Moving forward, this is a crucial question – the document’s short and relatively underdeveloped “implementation” section does little to initiate adaptation action beyond broad “Federal, state, and tribal governments should…” statements.  While acknowledging existing adaptation efforts, it does little to pinpoint which agencies or governments should tackle which tasks.

Even further, despite the document’s goal to “guide responsible actions by national resource managers and other decision makers,” none of the agency and NGO representatives that attended the February 14 workshop said they thought that they would use the Strategy as a tool for implementing adaptation strategies.  The workshop facilitator confirmed that public briefing sessions across the country had revealed the same sentiment.

As one attendee pointed out, strategies are only as good as their implementation; the Strategy as a whole might benefit from making its goals more uniformly realistic and achievable, and its implementation suggestions more specific and action based.
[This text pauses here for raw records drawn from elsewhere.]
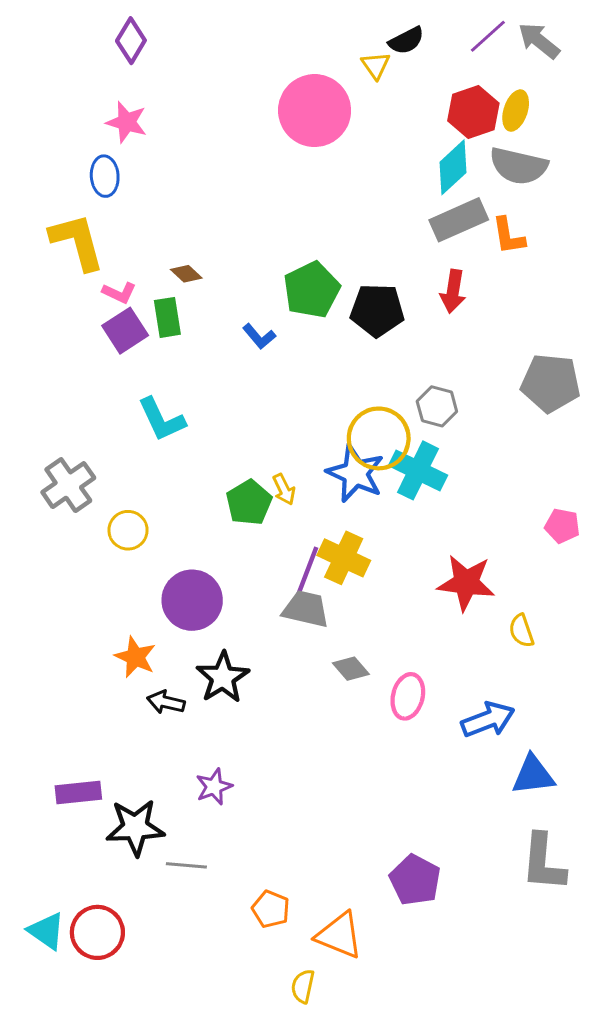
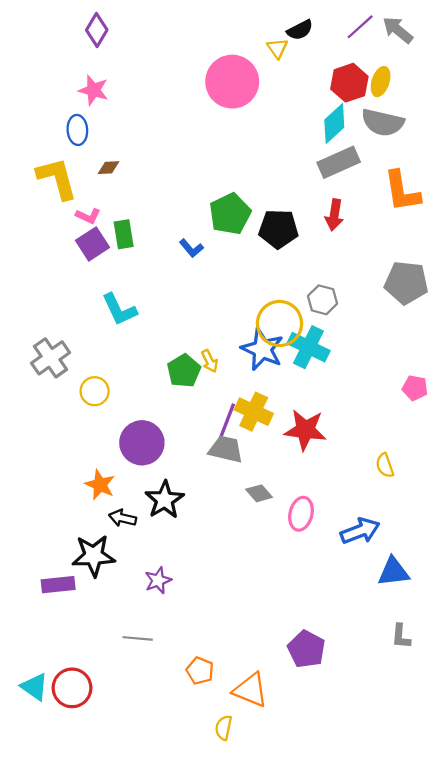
orange L-shape: (508, 236) -> (402, 191), moved, size x1.5
brown diamond: (186, 274) -> (109, 168), moved, turned -45
red star: (466, 583) -> (305, 430), moved
black star: (135, 827) -> (94, 556), moved
gray L-shape: (543, 862) -> (401, 636), size x0.6

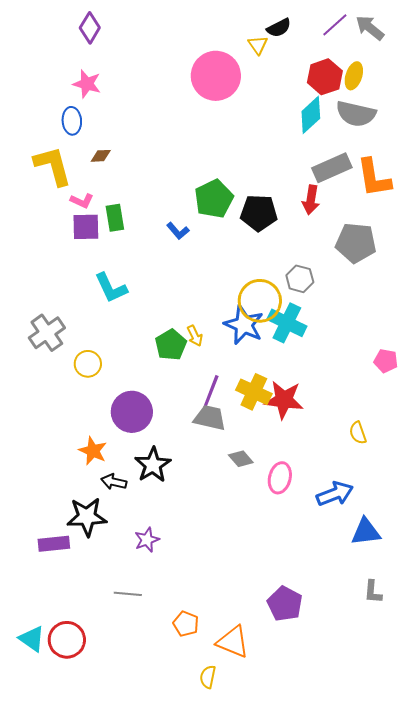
gray rectangle: (339, 162) -> (332, 168), moved
purple square: (92, 244) -> (86, 227), turned 32
gray pentagon: (406, 283) -> (356, 243), moved
yellow cross: (254, 412) -> (254, 392), moved

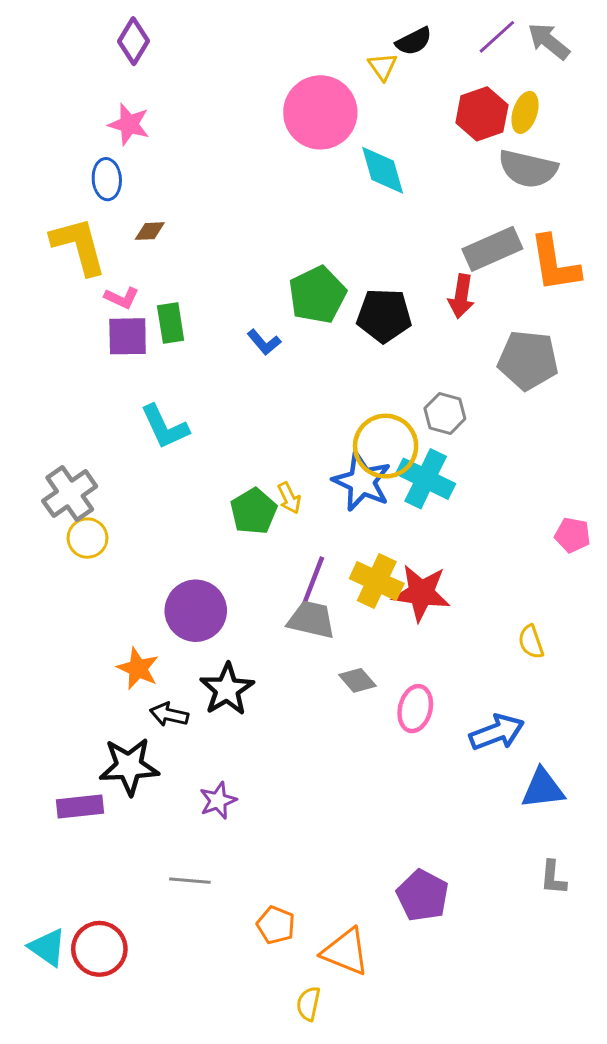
cyan diamond: (311, 115) -> (383, 170), moved, turned -63
yellow circle: (88, 364) -> (88, 538), moved

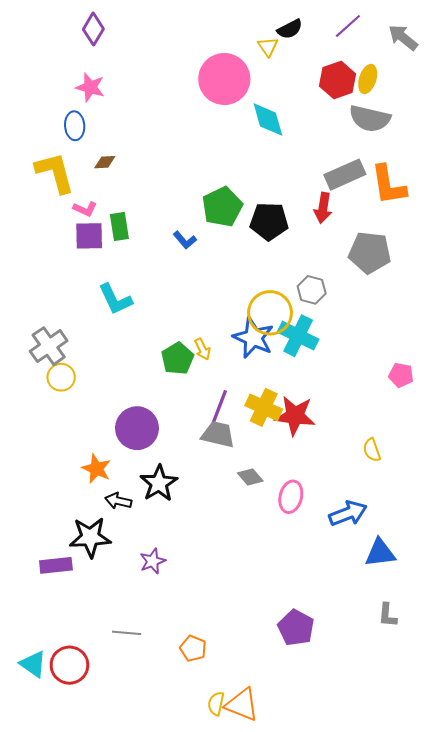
gray arrow: (549, 41) -> (403, 37), moved
gray line: (190, 881) -> (127, 633), moved
orange triangle: (346, 952) -> (242, 705), moved

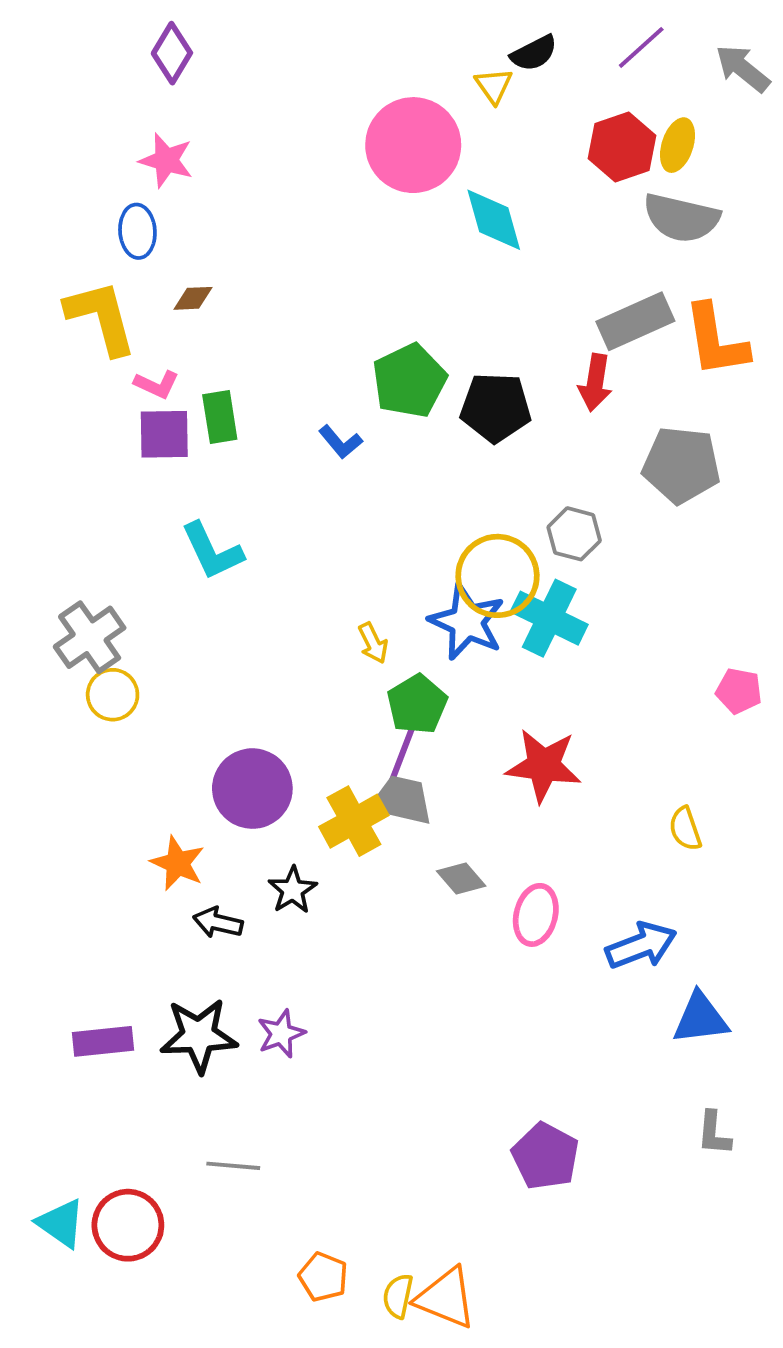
green pentagon: (178, 359) -> (417, 704), moved
yellow cross: (264, 407) -> (354, 821), moved, turned 36
black star: (159, 483) -> (293, 890), size x0.7
black star: (90, 537) -> (199, 1036), moved
orange pentagon: (193, 648) -> (323, 1277), moved

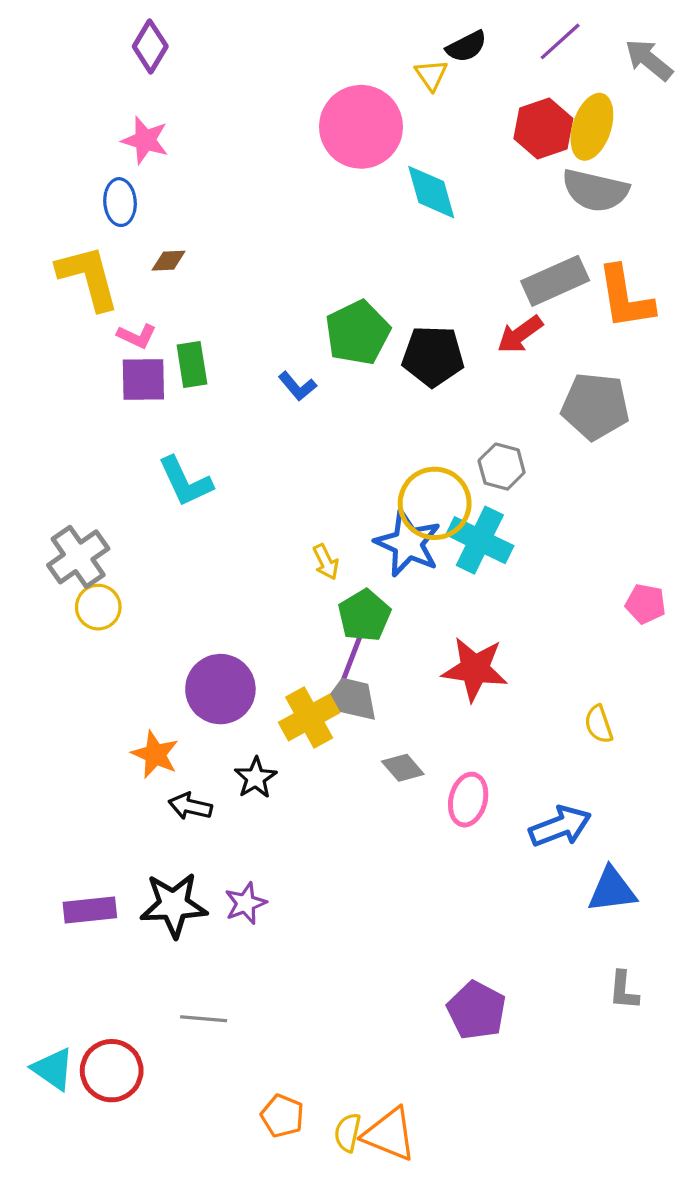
yellow ellipse: (678, 145) -> (592, 127), size x1.4
red arrow: (595, 383) -> (520, 334), turned 45

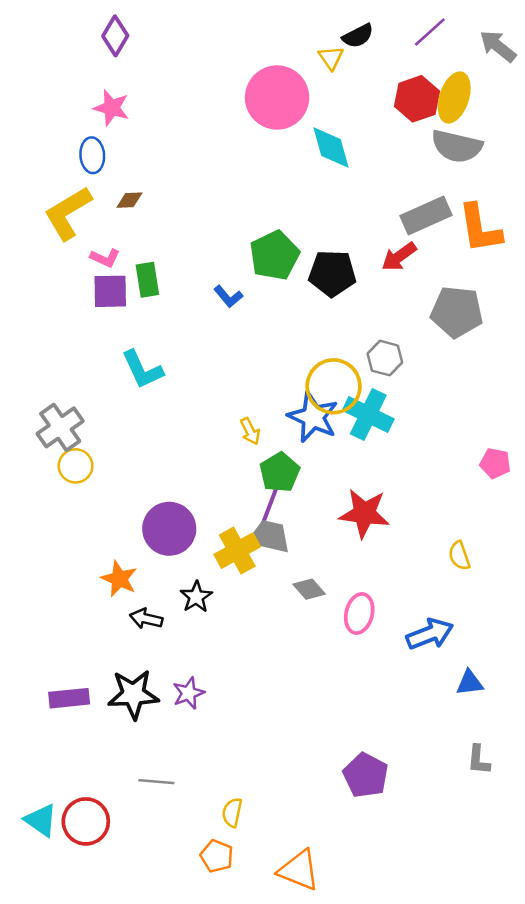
yellow L-shape: (88, 277) -> (68, 213), turned -106
blue triangle: (612, 890) -> (470, 683), size x0.7
yellow semicircle: (348, 1133) -> (232, 812), moved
That being said, it is important to emphasize that within the confines of the Strategy as a Congressionally-sanctioned, agency-authored document, it is an admirable achievement, prescribing coordinated, cooperative action toward climate change adaptation.  The goals it sets are appropriate and necessary to ensure the survival and maintenance of biodiversity in our nation’s fish, wildlife and plant populations.  It reads as an appropriate balance of scientific understanding and advocacy for action, and it captures the urgency of our need to adapt to unavoidable climate change impacts. With so little on climate change getting done in Congress, that this document exists at all is quite the accomplishment.